> _Exercise brief_:
Pictures don't belong in the copy; print all the records exactly.

[Stored items]
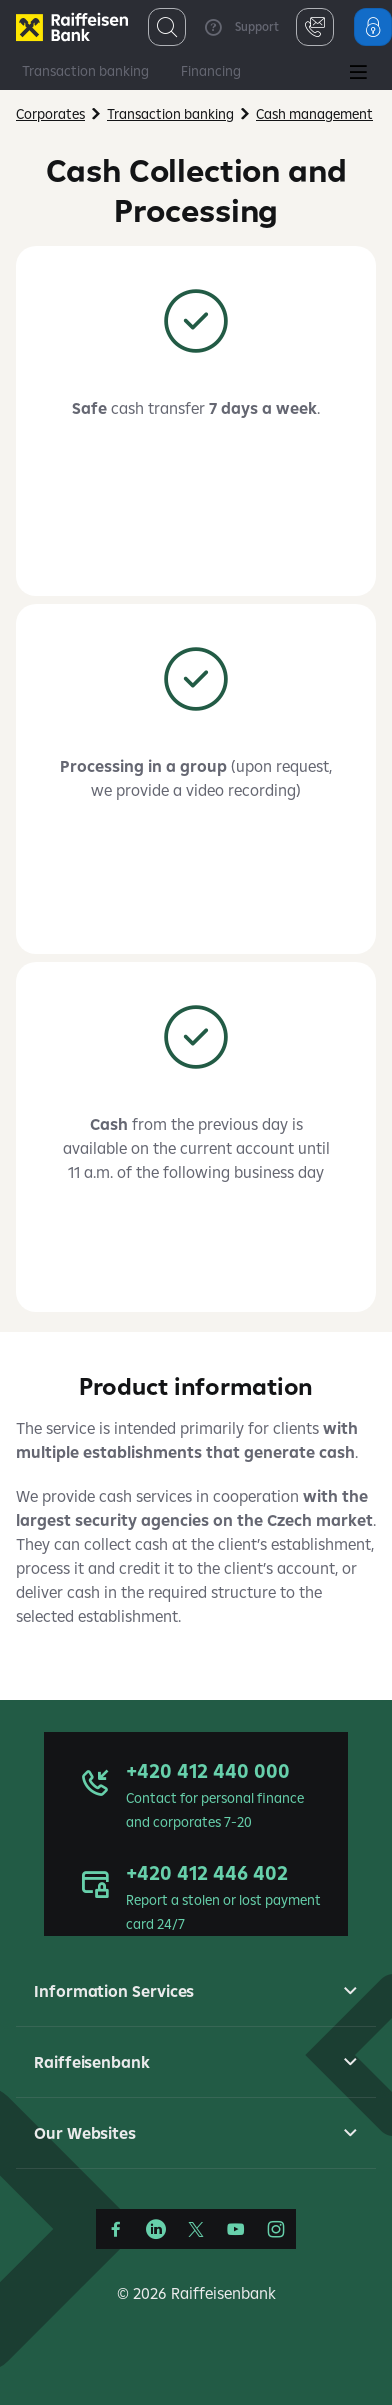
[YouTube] (236, 2229)
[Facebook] (116, 2229)
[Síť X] (196, 2229)
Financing (211, 71)
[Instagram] (276, 2229)
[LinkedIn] (156, 2229)
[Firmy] (72, 27)
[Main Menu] (358, 74)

> _Result of this task_:
[YouTube] (236, 2229)
[Facebook] (116, 2229)
[Síť X] (196, 2229)
Financing (211, 71)
[Instagram] (276, 2229)
[LinkedIn] (156, 2229)
[Firmy] (72, 27)
[Main Menu] (358, 74)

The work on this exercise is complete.